A white-sky morning, gutters overflowing with dried mulberry leaves. I am 10 years old, kicking a stone down cracked pavement, trying to make the walk last as long as possible, pushing back the chilling moment of my arrival at The End of the Road—the bus stop on the first school day of January. The decades pass, but that feeling keeps coming back. Even when there is no Christmas vacation anymore, the old January mood pervades my days, and I am once again a kid wishing the lights would never come down.
It was a strange holiday season for Las Vegas. The sense of circling wagons, of communal embrace in hard times, added an odd shimmer to the usual commercial assault. I found myself oddly buoyed by small gestures: No journalistic cynicism could douse my naïve delight at the locals rates at the Venetian’s seasonal skating rink: $9, free for kids under 12. (Sure, it was synthetic ice, but maybe Charlie Brown underrated the allure of the ersatz.) I took my family to Ethel M’s illuminated cactus garden and joined hundreds of revelers roaming the grounds, looking at the lights and wondering, with a deep sense of appreciation and even awe, what kind of precautions one must take when decorating a saguaro.
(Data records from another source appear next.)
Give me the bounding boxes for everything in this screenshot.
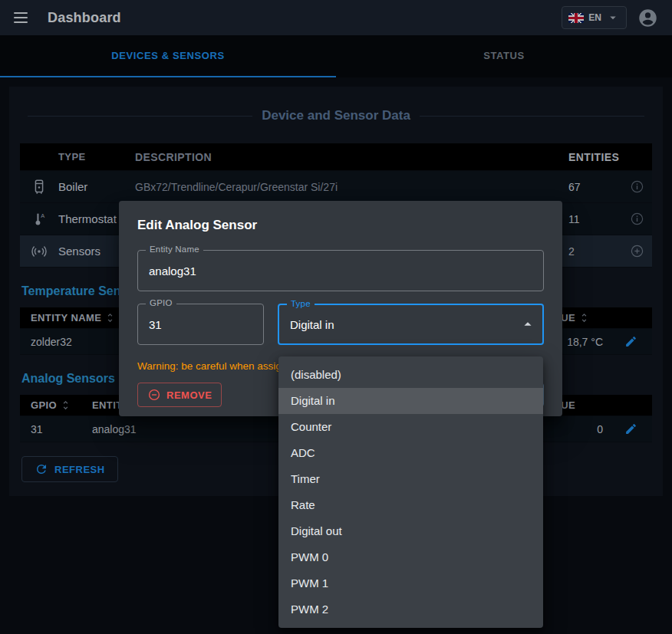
- gpio-field[interactable]: GPIO 31: [137, 304, 264, 345]
- menu-item-disabled[interactable]: (disabled): [278, 362, 543, 388]
- menu-item-pwm-0[interactable]: PWM 0: [278, 544, 543, 570]
- entity-name-field[interactable]: Entity Name analog31: [137, 250, 544, 291]
- entity-name-field-value: analog31: [149, 264, 196, 278]
- menu-item-adc[interactable]: ADC: [278, 440, 543, 466]
- remove-label: REMOVE: [166, 389, 212, 401]
- menu-item-rate[interactable]: Rate: [278, 492, 543, 518]
- remove-button[interactable]: REMOVE: [137, 383, 222, 407]
- minus-circle-icon: [147, 388, 161, 402]
- menu-item-counter[interactable]: Counter: [278, 414, 543, 440]
- menu-item-pwm-1[interactable]: PWM 1: [278, 570, 543, 596]
- type-select-value: Digital in: [290, 318, 334, 331]
- gpio-field-value: 31: [149, 318, 162, 331]
- dialog-title: Edit Analog Sensor: [119, 201, 562, 247]
- gpio-field-label: GPIO: [146, 298, 176, 307]
- dialog-field-row: GPIO 31 Type Digital in: [137, 304, 544, 345]
- type-select[interactable]: Type Digital in: [278, 304, 544, 345]
- menu-item-timer[interactable]: Timer: [278, 466, 543, 492]
- chevron-up-icon: [519, 316, 536, 333]
- type-select-menu: (disabled) Digital in Counter ADC Timer …: [278, 356, 543, 628]
- menu-item-pwm-2[interactable]: PWM 2: [278, 596, 543, 623]
- menu-item-digital-out[interactable]: Digital out: [278, 518, 543, 544]
- menu-item-digital-in[interactable]: Digital in: [278, 388, 543, 414]
- screen: Dashboard EN DEVICES & SENSORS STATUS De…: [0, 0, 672, 496]
- entity-name-field-label: Entity Name: [146, 245, 203, 254]
- type-select-label: Type: [287, 299, 315, 308]
- dialog-body: Entity Name analog31 GPIO 31 Type Digita…: [119, 247, 562, 372]
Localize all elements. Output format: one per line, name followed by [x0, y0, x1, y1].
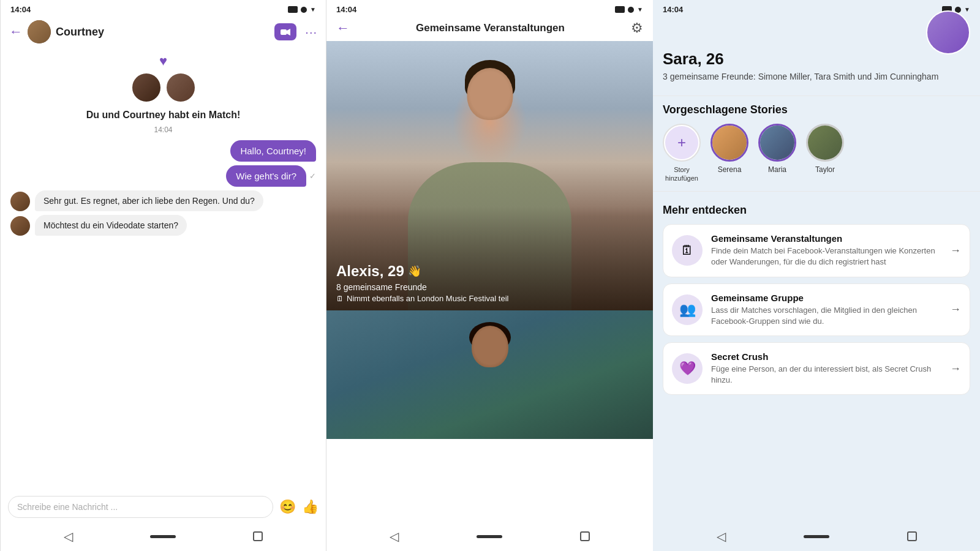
message-sent-2: Wie geht's dir? [10, 165, 306, 187]
chat-header: ← Courtney ··· [1, 17, 326, 48]
events-scroll: Alexis, 29 👋 8 gemeinsame Freunde 🗓 Nimm… [326, 41, 653, 524]
events-header: ← Gemeinsame Veranstaltungen ⚙ [326, 17, 653, 41]
add-story-item[interactable]: + Storyhinzufügen [663, 124, 701, 183]
match-heart-icon: ♥ [159, 53, 167, 69]
emoji-button[interactable]: 😊 [279, 499, 296, 515]
svg-marker-1 [287, 29, 290, 36]
nav-bar-3: ◁ [653, 524, 980, 551]
message-sent-1: Hallo, Courtney! [10, 140, 316, 162]
events-back-button[interactable]: ← [336, 20, 350, 36]
nav-back-button-2[interactable]: ◁ [390, 529, 399, 544]
battery-icon-2 [615, 6, 625, 13]
divider-1 [653, 96, 980, 96]
crush-card-text: Secret Crush Füge eine Person, an der du… [711, 351, 941, 386]
crush-card-desc: Füge eine Person, an der du interessiert… [711, 364, 941, 386]
stories-title: Vorgeschlagene Stories [653, 103, 980, 116]
nav-recents-button-3[interactable] [907, 531, 917, 541]
chat-panel: 14:04 ▼ ← Courtney ··· ♥ [0, 0, 326, 551]
story-serena[interactable]: Serena [710, 124, 748, 183]
message-input[interactable]: Schreibe eine Nachricht ... [8, 496, 273, 518]
avatar-img [28, 20, 51, 43]
header-actions: ··· [274, 23, 317, 40]
maria-photo [760, 126, 794, 160]
serena-circle[interactable] [710, 124, 748, 162]
signal-icon [301, 7, 307, 13]
groups-card-arrow: → [950, 303, 961, 316]
status-bar-2: 14:04 ▼ [326, 0, 653, 17]
add-story-label: Storyhinzufügen [665, 165, 698, 183]
sara-avatar-large [926, 10, 970, 54]
story-taylor[interactable]: Taylor [806, 124, 844, 183]
status-icons-1: ▼ [288, 6, 316, 13]
add-story-circle[interactable]: + [663, 124, 701, 162]
story-maria[interactable]: Maria [758, 124, 796, 183]
messages-list: Hallo, Courtney! Wie geht's dir? ✓ Sehr … [10, 140, 316, 236]
video-camera-icon [281, 29, 290, 36]
taylor-label: Taylor [815, 165, 835, 174]
video-call-button[interactable] [274, 23, 296, 40]
recv-avatar-2 [10, 216, 30, 236]
profile-name: Alexis, 29 [336, 263, 404, 280]
profile-overlay: Alexis, 29 👋 8 gemeinsame Freunde 🗓 Nimm… [326, 254, 653, 310]
taylor-photo [808, 126, 842, 160]
chat-input-bar: Schreibe eine Nachricht ... 😊 👍 [1, 490, 326, 524]
profile-name-age: Alexis, 29 👋 [336, 263, 643, 280]
events-card-text: Gemeinsame Veranstaltungen Finde dein Ma… [711, 233, 941, 268]
recv-avatar-1 [10, 192, 30, 211]
discover-card-events[interactable]: 🗓 Gemeinsame Veranstaltungen Finde dein … [663, 224, 970, 277]
match-timestamp: 14:04 [154, 126, 172, 134]
events-card-icon: 🗓 [672, 235, 703, 266]
maria-label: Maria [768, 165, 786, 174]
crush-card-title: Secret Crush [711, 351, 941, 362]
stories-section: Vorgeschlagene Stories + Storyhinzufügen… [653, 103, 980, 183]
discover-card-groups[interactable]: 👥 Gemeinsame Gruppe Lass dir Matches vor… [663, 283, 970, 336]
nav-bar-2: ◁ [326, 524, 653, 551]
bubble-recv-2: Möchtest du ein Videodate starten? [35, 215, 187, 236]
svg-rect-0 [281, 29, 287, 35]
avatar [28, 20, 51, 43]
bubble-sent-2: Wie geht's dir? [226, 165, 306, 187]
contact-name: Courtney [56, 26, 270, 39]
profile-event: 🗓 Nimmt ebenfalls an London Music Festiv… [336, 294, 643, 303]
crush-card-icon: 💜 [672, 353, 703, 384]
message-received-2: Möchtest du ein Videodate starten? [10, 215, 316, 236]
wave-icon: 👋 [408, 264, 421, 278]
stories-row: + Storyhinzufügen Serena Maria [653, 124, 980, 183]
events-card-desc: Finde dein Match bei Facebook-Veranstalt… [711, 246, 941, 268]
groups-card-icon: 👥 [672, 294, 703, 325]
check-icon: ✓ [309, 171, 316, 181]
signal-icon-2 [628, 7, 634, 13]
maria-circle[interactable] [758, 124, 796, 162]
nav-home-button-3[interactable] [804, 535, 829, 538]
profile-panel: 14:04 ▼ Sara, 26 3 gemeinsame Freunde: S… [653, 0, 980, 551]
events-panel: 14:04 ▼ ← Gemeinsame Veranstaltungen ⚙ [326, 0, 653, 551]
nav-recents-button-2[interactable] [580, 531, 590, 541]
profile-card-second[interactable] [326, 310, 653, 439]
profile-card-alexis[interactable]: Alexis, 29 👋 8 gemeinsame Freunde 🗓 Nimm… [326, 41, 653, 310]
discover-card-crush[interactable]: 💜 Secret Crush Füge eine Person, an der … [663, 342, 970, 395]
settings-icon[interactable]: ⚙ [631, 20, 643, 36]
add-story-inner: + [665, 126, 698, 159]
partial-photo-area [653, 17, 980, 47]
nav-back-button-3[interactable]: ◁ [717, 529, 726, 544]
nav-home-button[interactable] [150, 535, 176, 538]
bubble-sent-1: Hallo, Courtney! [230, 140, 316, 162]
dropdown-icon: ▼ [310, 6, 316, 13]
taylor-circle[interactable] [806, 124, 844, 162]
groups-card-desc: Lass dir Matches vorschlagen, die Mitgli… [711, 305, 941, 327]
dropdown-icon-2: ▼ [637, 6, 643, 13]
more-options-button[interactable]: ··· [305, 25, 317, 39]
like-button[interactable]: 👍 [302, 499, 318, 515]
profile-scroll: Sara, 26 3 gemeinsame Freunde: Simone Mi… [653, 47, 980, 524]
crush-card-arrow: → [950, 362, 961, 375]
nav-back-button[interactable]: ◁ [64, 529, 73, 544]
nav-recents-button[interactable] [253, 531, 263, 541]
head-element [467, 68, 513, 120]
status-bar-1: 14:04 ▼ [1, 0, 326, 17]
match-text: Du und Courtney habt ein Match! [86, 110, 241, 121]
sara-name: Sara, 26 [663, 50, 970, 69]
calendar-icon: 🗓 [336, 294, 344, 303]
back-button[interactable]: ← [9, 24, 23, 40]
discover-section: Mehr entdecken 🗓 Gemeinsame Veranstaltun… [653, 199, 980, 406]
nav-home-button-2[interactable] [477, 535, 502, 538]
I drove down a residential street in the south Valley and found a private home with a decorated mailbox where kids could put their letters to Santa. (No word yet on the response.) I went to UNLV’s basketball game against the University of California at 2 p.m. on a Friday and found more than 15,000 fellow fans in a festive holiday mood, which the Rebels’ stellar performance only intensified. Afterward, I took my son on a long walk on the UNLV campus, culminating at Einstein Bros. Bagels on Maryland Parkway. On our way back, the sky had gone deep purple behind the Lied Library, and for a moment I was sure that there wasn’t a more beautiful place in the world. For those of us who long to believe, the holiday soil is rich indeed.
Every year, just as the Rose Bowl trophy is being awarded, my stomach goes sore with a sense of impending disenchantment. The city has the sleepy glory of a fairground at carnival’s end. The carousel organ no longer drowns out the droning, sadly essential media conversation about foreclosures and unemployment and struggling schools and standardized tests. In this conversation, those tests represent the bright side—the opportunity to take measure of our children’s capacity to make it in the cold, hard world.
Somewhere, a stone is being kicked all the way to the bus stop. Slowly.